Bnamericas Publicado: quinta-feira, 18 agosto, 2022
Transição energética na América Latina: os desafios pendentes para ‘a região mais limpa do planeta’

A América Latina está tomando decisões importantes para enfrentar o desafio de fazer a transição para um setor de energia verde.

Uruguai, Chile, Brasil, Colômbia e outros avançam no planejamento e aprofundam seus compromissos internacionais, ao mesmo tempo em que tentam promover o desenvolvimento de indústrias como geração eólica e solar, armazenamento de baterias e hidrogênio verde.

No entanto, em outros países, como o México, parece que os objetivos das políticas públicas estão desalinhados com os compromissos da transição energética.

A BNamericas conversa com Leonardo Beltrán, bolsista não residente do Instituto das Américas e ex-subsecretário de Energia do México, sobre os desafios pendentes de energia limpa da região, sua posição de liderança e o futuro das novas tecnologias.

BNamericas: Após alguns anos de progresso em vários países da região, como você avalia o estado da transição energética na América Latina e como a região está se posicionando para os desafios futuros?

Beltrán: A América Latina é a região mais limpa do planeta em termos de energia elétrica. Seis em cada dez megawatts produzidos vêm de energia limpa. Isto a coloca em uma posição imbatível. O outro elemento relevante é que a região também possui uma dotação extraordinária de recursos naturais. Possui um grande número de rios, os maiores do planeta. Possui extraordinária radiação solar em grande parte do território, com alguns exemplos destacados como partes do Chile e do México. Em termos de energia eólica, existem grandes recursos em toda a região, tanto onshore quanto offshore. Na geotérmica, tem o eixo neovulcânico, que atravessa toda a região, sendo o México o quinto maior produtor de eletricidade geotérmica do planeta e outros países têm avançado, como El Salvador e Equador. Naturalmente, faz sentido que a região se concentre em aproveitar esta grande riqueza natural.

Por isso, a região hoje pode falar de uma posição de liderança. Sem dúvida, marginalmente, o esforço que temos que fazer é relativamente menor do que o trecho que outras regiões do planeta têm que cobrir. Além disso, por ser uma região tão urbanizada, tem uma demanda que se faz presente. Oito em cada dez latino-americanos vivem em cidades, então há uma demanda muito presente, o que é mais um incentivo para investir em recursos renováveis. Como oportunidade de desenvolvimento econômico e sustentável, estamos localizados em um local estratégico. Por fim, a liderança que estão propondo em nível internacional é um sinal de que a cooperação internacional está surtindo efeito, e que é preciso investir de forma decisiva e formar alianças estratégicas para desenvolver o potencial de cada nação, contribuindo para a melhoria da qualidade de vida.

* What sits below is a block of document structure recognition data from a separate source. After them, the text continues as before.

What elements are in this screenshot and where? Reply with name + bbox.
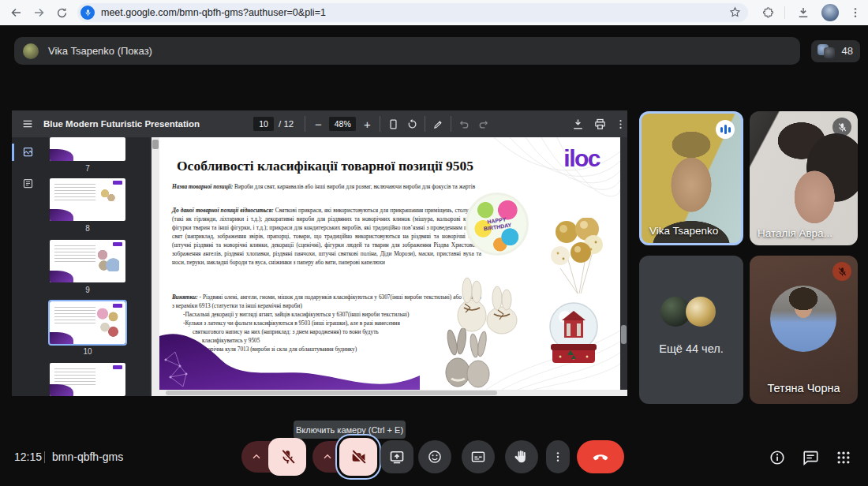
forward-icon[interactable] — [30, 3, 49, 22]
thumbnail-page-10-selected[interactable] — [50, 301, 125, 344]
thumbnail-label: 8 — [50, 224, 125, 233]
pdf-menu-icon[interactable] — [18, 114, 37, 133]
page-number-input[interactable]: 10 — [253, 117, 274, 131]
video-tile-natalia[interactable]: Наталія Авра... — [750, 111, 858, 245]
video-tile-vika[interactable]: Vika Tsapenko — [639, 111, 743, 245]
thumbnail-label: 10 — [50, 347, 125, 356]
more-participants-label: Ещё 44 чел. — [639, 342, 743, 355]
participant-avatar — [824, 47, 835, 58]
reactions-button[interactable] — [418, 440, 451, 473]
participant-name: Vika Tsapenko — [649, 225, 718, 237]
gold-balloons-image — [549, 218, 606, 297]
slide-paragraph-2: До даної товарної позиції відноситься: С… — [172, 207, 481, 267]
thumbnail-textlines — [54, 245, 95, 263]
thumbnail-label: 9 — [50, 286, 125, 294]
camera-options-chevron[interactable] — [312, 441, 342, 473]
meeting-details-icon[interactable] — [767, 447, 788, 468]
thumbnail-image — [95, 248, 119, 271]
browser-menu-icon[interactable] — [846, 3, 865, 22]
video-tile-tetiana[interactable]: Тетяна Чорна — [750, 256, 858, 404]
participant-avatar — [686, 297, 716, 327]
mic-off-indicator — [832, 262, 851, 281]
downloads-icon[interactable] — [794, 3, 813, 22]
purple-wave-decoration — [159, 325, 420, 390]
apps-grid-icon[interactable] — [833, 447, 854, 468]
pdf-viewer: Blue Modern Futuristic Presentation 10 /… — [12, 110, 627, 396]
meeting-code: bmn-qbfh-gms — [52, 450, 123, 463]
participant-avatar — [770, 286, 836, 352]
thumbnail-image — [100, 188, 116, 202]
thumbnail-decoration — [50, 209, 73, 221]
mic-in-use-icon[interactable] — [80, 6, 95, 20]
present-button[interactable] — [380, 440, 413, 473]
thumbnail-page-11[interactable] — [50, 363, 125, 396]
fit-page-icon[interactable] — [383, 114, 402, 133]
toolbar-divider — [305, 116, 305, 132]
toolbar-divider — [380, 116, 380, 132]
zoom-out-button[interactable]: − — [309, 114, 327, 133]
mic-off-button[interactable] — [268, 438, 306, 476]
participant-count: 48 — [842, 45, 853, 57]
download-icon[interactable] — [568, 114, 587, 133]
chat-icon[interactable] — [800, 447, 821, 468]
rotate-icon[interactable] — [402, 114, 421, 133]
thumbnail-image — [95, 308, 119, 338]
thumbnail-decoration — [50, 271, 73, 282]
zoom-level[interactable]: 48% — [329, 117, 356, 131]
toolbar-divider — [451, 116, 451, 132]
scrollbar-thumb[interactable] — [621, 325, 627, 344]
thumbnail-page-7[interactable] — [50, 137, 125, 161]
back-icon[interactable] — [6, 3, 25, 22]
print-icon[interactable] — [590, 114, 609, 133]
mic-off-indicator — [832, 118, 851, 136]
extensions-icon[interactable] — [758, 3, 777, 22]
browser-toolbar: meet.google.com/bmn-qbfh-gms?authuser=0&… — [0, 0, 868, 26]
captions-button[interactable] — [462, 440, 495, 473]
page-total: / 12 — [279, 119, 294, 129]
scrollbar-thumb[interactable] — [166, 391, 497, 395]
presenter-avatar — [23, 43, 39, 59]
scrollbar-thumb[interactable] — [152, 140, 159, 149]
bar-divider — [44, 451, 45, 463]
video-tile-more-participants[interactable]: Ещё 44 чел. — [639, 256, 743, 404]
thumbnail-logo — [113, 365, 122, 369]
balloon-text: HAPPY BIRTHDAY — [479, 215, 515, 232]
toolbar-divider — [784, 6, 785, 19]
clock: 12:15 — [14, 450, 42, 463]
camera-off-button[interactable] — [339, 438, 377, 476]
thumbnails-view-icon[interactable] — [20, 144, 36, 159]
bookmark-icon[interactable] — [728, 6, 742, 19]
participants-chip[interactable]: 48 — [811, 40, 860, 62]
participant-name: Тетяна Чорна — [750, 382, 858, 394]
thumbnail-logo — [113, 181, 122, 185]
profile-avatar[interactable] — [821, 4, 839, 21]
thumbnail-page-9[interactable] — [50, 240, 125, 282]
vertical-scrollbar[interactable] — [152, 137, 159, 390]
pdf-sidebar: 7 8 9 — [12, 137, 150, 396]
toolbar-divider — [425, 116, 425, 132]
thumbnail-textlines — [54, 184, 95, 201]
snow-globe-image — [543, 300, 604, 369]
pdf-more-icon[interactable] — [611, 114, 627, 133]
paragraph-lead: Назва товарної позиції: — [172, 183, 233, 190]
mic-options-chevron[interactable] — [241, 441, 271, 473]
raise-hand-button[interactable] — [505, 440, 538, 473]
meet-stage: Vika Tsapenko (Показ) 48 Blue Modern Fut… — [0, 25, 868, 486]
paragraph-lead: Винятки: — [172, 293, 198, 301]
thumbnail-page-8[interactable] — [50, 178, 125, 221]
url-text: meet.google.com/bmn-qbfh-gms?authuser=0&… — [101, 7, 326, 18]
presenter-banner: Vika Tsapenko (Показ) — [14, 37, 800, 65]
zoom-in-button[interactable]: + — [357, 114, 376, 133]
thumbnail-decoration — [50, 332, 73, 344]
url-bar[interactable]: meet.google.com/bmn-qbfh-gms?authuser=0&… — [77, 3, 748, 22]
participant-name: Наталія Авра... — [758, 227, 832, 239]
reload-icon[interactable] — [52, 3, 71, 22]
more-options-button[interactable] — [546, 440, 570, 473]
undo-icon — [455, 114, 473, 133]
redo-icon — [473, 114, 492, 133]
speaking-indicator — [716, 120, 735, 139]
annotate-icon[interactable] — [428, 114, 447, 133]
grey-bunnies-image — [440, 328, 492, 390]
leave-call-button[interactable] — [577, 440, 624, 473]
outline-view-icon[interactable] — [20, 175, 36, 191]
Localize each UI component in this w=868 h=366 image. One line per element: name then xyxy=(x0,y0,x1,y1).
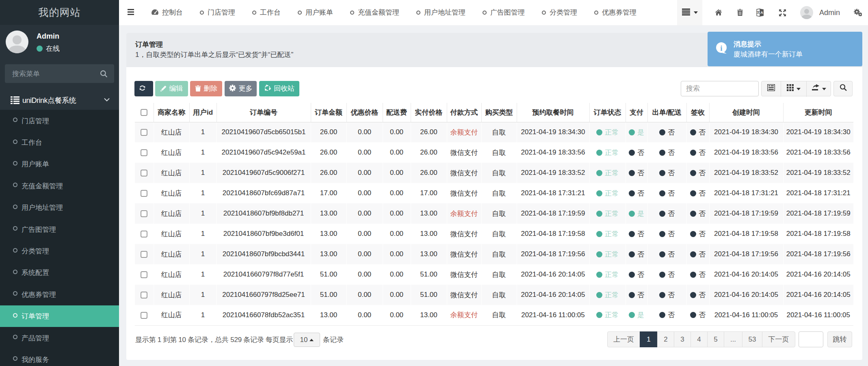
svg-text:A: A xyxy=(760,11,763,15)
svg-text:文: 文 xyxy=(756,11,760,14)
svg-text:i: i xyxy=(720,44,722,52)
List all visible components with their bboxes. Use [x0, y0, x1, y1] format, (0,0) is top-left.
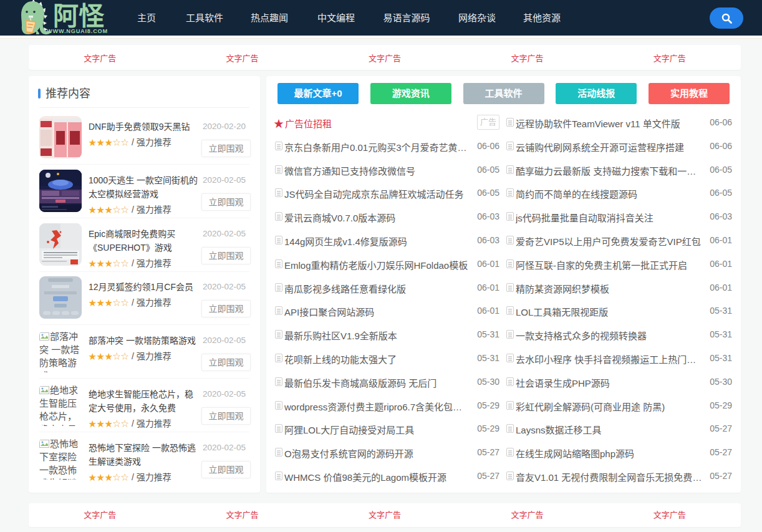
svg-text:阿怪: 阿怪 [53, 2, 105, 31]
svg-text:WWW.NGUAI8.COM: WWW.NGUAI8.COM [47, 28, 108, 34]
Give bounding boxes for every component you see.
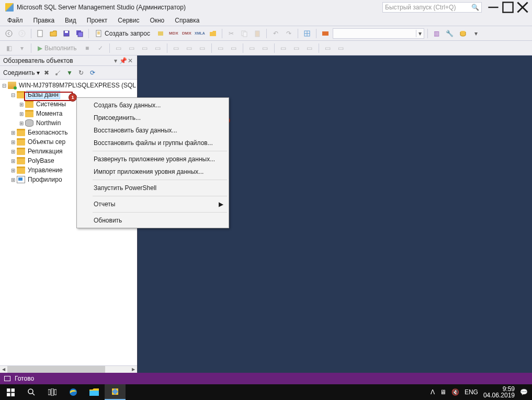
new-button[interactable] [35, 28, 46, 39]
scroll-right-button[interactable]: ▶ [130, 366, 137, 373]
connect-button[interactable]: Соединить ▾ [3, 69, 40, 76]
menu-bar: Файл Правка Вид Проект Сервис Окно Справ… [0, 15, 532, 26]
tbtn-prop[interactable]: ▥ [431, 28, 443, 39]
ctx-import-dac[interactable]: Импорт приложения уровня данных... [78, 165, 228, 178]
close-button[interactable] [516, 2, 529, 13]
scroll-left-button[interactable]: ◀ [0, 366, 7, 373]
tray-display-icon[interactable]: 🖥 [440, 388, 446, 396]
redo-button: ↷ [283, 28, 295, 39]
tree-horizontal-scrollbar[interactable]: ◀ ▶ [0, 365, 137, 373]
status-bar: Готово [0, 373, 532, 384]
ctx-deploy-dac[interactable]: Развернуть приложение уровня данных... [78, 153, 228, 165]
start-button[interactable] [0, 384, 21, 400]
ctx-powershell[interactable]: Запустить PowerShell [78, 182, 228, 194]
taskbar-clock[interactable]: 9:59 04.06.2019 [483, 386, 515, 398]
open-button[interactable] [48, 28, 59, 39]
svg-rect-5 [65, 31, 68, 33]
refresh-icon[interactable]: ↻ [76, 68, 86, 77]
chevron-right-icon: ▶ [219, 201, 223, 208]
execute-button: ▶Выполнить [35, 45, 80, 52]
status-text: Готово [15, 375, 34, 382]
copy-button [239, 28, 250, 39]
search-icon[interactable]: 🔍 [471, 4, 479, 11]
tbtn-open-file[interactable] [207, 28, 219, 39]
tree-server-node[interactable]: ⊟WIN-MJ79T89M7PL\SQLEXPRESS (SQL [0, 81, 137, 90]
tray-language[interactable]: ENG [465, 388, 478, 396]
task-view-button[interactable] [42, 384, 63, 400]
tbtn-x2: ▭ [291, 42, 302, 54]
ctx-reports[interactable]: Отчеты▶ [78, 198, 228, 210]
tbtn-y2: ▭ [335, 42, 347, 54]
cut-button: ✂ [225, 28, 237, 39]
svg-rect-22 [48, 390, 50, 395]
tbtn-plan1: ▭ [113, 42, 124, 54]
menu-help[interactable]: Справка [169, 15, 205, 26]
taskbar-search-button[interactable] [21, 384, 42, 400]
tbtn-a[interactable] [155, 28, 166, 39]
panel-options-icon[interactable]: ▾ [112, 57, 119, 64]
tbtn-y1: ▭ [322, 42, 334, 54]
tbtn-x3: ▭ [304, 42, 315, 54]
taskbar-explorer-button[interactable] [84, 384, 105, 400]
parse-button: ✓ [95, 42, 106, 54]
menu-edit[interactable]: Правка [28, 15, 60, 26]
tbtn-r1: ▭ [171, 42, 182, 54]
tbtn-mdx[interactable]: MDX [168, 28, 179, 39]
ctx-attach[interactable]: Присоединить... [78, 112, 228, 124]
maximize-button[interactable] [502, 2, 514, 13]
ctx-new-database[interactable]: Создать базу данных... [78, 99, 228, 112]
ctx-restore-files[interactable]: Восстановить файлы и группы файлов... [78, 137, 228, 149]
svg-rect-17 [7, 388, 10, 392]
menu-window[interactable]: Окно [144, 15, 169, 26]
tbtn-dmx[interactable]: DMX [181, 28, 193, 39]
ssms-app-icon [5, 3, 14, 12]
save-all-button[interactable] [74, 28, 85, 39]
tbtn-i2: ▭ [259, 42, 271, 54]
svg-rect-14 [322, 31, 329, 36]
activity-monitor-button[interactable] [320, 28, 331, 39]
menu-file[interactable]: Файл [2, 15, 28, 26]
window-title: Microsoft SQL Server Management Studio (… [17, 4, 186, 11]
nav-back-button[interactable] [3, 28, 15, 39]
menu-project[interactable]: Проект [82, 15, 113, 26]
tray-volume-icon[interactable]: 🔇 [451, 388, 459, 396]
windows-taskbar: ᐱ 🖥 🔇 ENG 9:59 04.06.2019 💬 [0, 384, 532, 400]
svg-rect-11 [243, 32, 247, 37]
tray-chevron-up-icon[interactable]: ᐱ [431, 388, 435, 396]
tbtn-plan3: ▭ [139, 42, 151, 54]
connect-obj-button[interactable] [53, 68, 63, 77]
ctx-refresh[interactable]: Обновить [78, 214, 228, 227]
database-combo[interactable]: ▾ [333, 28, 424, 39]
object-explorer-title: Обозреватель объектов [3, 57, 112, 64]
svg-rect-20 [11, 393, 15, 396]
tbtn-grid[interactable] [301, 28, 313, 39]
tbtn-c2: ▭ [228, 42, 240, 54]
filter-button[interactable]: ▼ [65, 68, 74, 77]
save-button[interactable] [61, 28, 72, 39]
tbtn-more[interactable]: ▾ [470, 28, 482, 39]
pin-icon[interactable]: 📌 [119, 57, 127, 64]
quick-launch-input[interactable]: Быстрый запуск (Ctrl+Q) 🔍 [382, 2, 482, 13]
panel-close-icon[interactable]: ✕ [127, 57, 134, 64]
tbtn-r2: ▭ [184, 42, 195, 54]
svg-rect-8 [96, 30, 101, 37]
taskbar-ssms-button[interactable] [105, 384, 126, 400]
minimize-button[interactable] [487, 2, 500, 13]
menu-view[interactable]: Вид [60, 15, 82, 26]
ctx-restore-database[interactable]: Восстановить базу данных... [78, 124, 228, 137]
action-center-icon[interactable]: 💬 [520, 388, 528, 396]
menu-tools[interactable]: Сервис [112, 15, 144, 26]
system-tray: ᐱ 🖥 🔇 ENG 9:59 04.06.2019 💬 [426, 386, 532, 398]
tbtn-db-icon[interactable] [457, 28, 469, 39]
stop-refresh-button[interactable]: ⟳ [88, 68, 97, 77]
svg-rect-3 [38, 30, 42, 37]
scroll-thumb[interactable] [7, 366, 105, 373]
svg-rect-18 [11, 388, 15, 392]
disconnect-button[interactable]: ✖ [42, 68, 51, 77]
tbtn-xmla[interactable]: XMLA [194, 28, 206, 39]
tbtn-s2: ▾ [16, 42, 28, 54]
new-query-button[interactable]: Создать запрос [92, 30, 153, 37]
tbtn-s1: ◧ [3, 42, 15, 54]
taskbar-ie-button[interactable] [63, 384, 84, 400]
tbtn-wrench[interactable]: 🔧 [444, 28, 456, 39]
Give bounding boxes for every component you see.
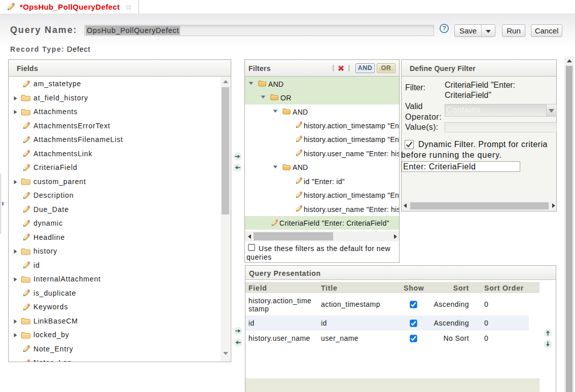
svg-text:?: ? bbox=[442, 25, 446, 32]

Em termos políticos, o evento mais relevante ocorrido foi que na COP-26, sediada no Chile e na Espanha, a América Latina se comprometeu a aumentar seu portfólio de geração limpa de eletricidade até 2030 para 70%, ante os atuais 60%. É um sinal extraordinário dos compromissos que os diferentes países têm. Este compromisso global firmado por uma parte importante da região a coloca em posição de liderança em energia limpa. Então, você tem os recursos, tem o compromisso político e também tem uma matriz que já tem uma base muito limpa. Em termos econômicos, representa uma oportunidade imbatível. Precisamente, a liderança que a região está propondo se reflete em investimentos para o desenvolvimento tanto de matérias-primas (minerais críticos, por exemplo), quanto de tecnologia para aproveitar essa dotação de recursos e fornecer eletricidade a essa região.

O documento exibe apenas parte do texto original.